El año pasado, la empresa realizó inversiones históricas por más de US$ 40 millones para optimizar sus procesos productivo y su apuesta es convertirse en uno de los principales productores de acero del Cono Sur.
El momento de CAP
El año 2008 fue el último en que Huachipato tuvo utilidades. Desde ahí, la crisis subprime y la feroz competencia asiática en el mundo del acero llevaron a la firma a registrar 15 años de pérdidas casi ininterrumpidas, acumulando US$ 1.204 millones de saldo rojo, lo que finalmente derivó en la “tremendamente dolorosa decisión” del cierre, como lo calificó en su momento el gerente general del Grupo CAP, Nicolás Burr.
Así, tras el ciclo de pérdidas provocado por el cese de la usina, 2025 fue un año de recuperación para la matriz, que anotó un Ebitda de US$ 513,2 millones y una pérdida neta consolidada de US$ 84,7 millones, lo que representó una mejora de 80% respecto de la pérdida de US$ 427 millones de 2024. Sus acciones subieron más de 40% en 2025.

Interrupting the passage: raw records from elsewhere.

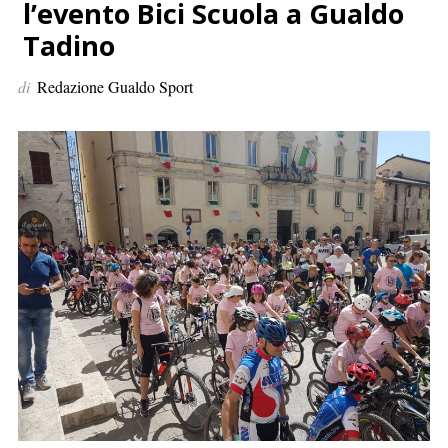
p
l’evento Bici Scuola a Gualdo
e
Tadino
r
:
di
Redazione Gualdo Sport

Hoy, el foco del grupo está puesto en la transformación de su portafolio hacia los minerales críticos, razón por la que aumentó su participación en la minera de tierras raras Aclara Resources e incluso evalúa su ingreso al mundo del cobre. En el área de Talcahuano, avanza en su icónico proyecto Huachipato 2.0, donde desarrolla cuatro hubs: logístico, industrial, innovación y conservación ecológica. Todos sus negocios no-siderúrgicos en el área se mantendrían sin cambios tras la llegada de AZA al lugar.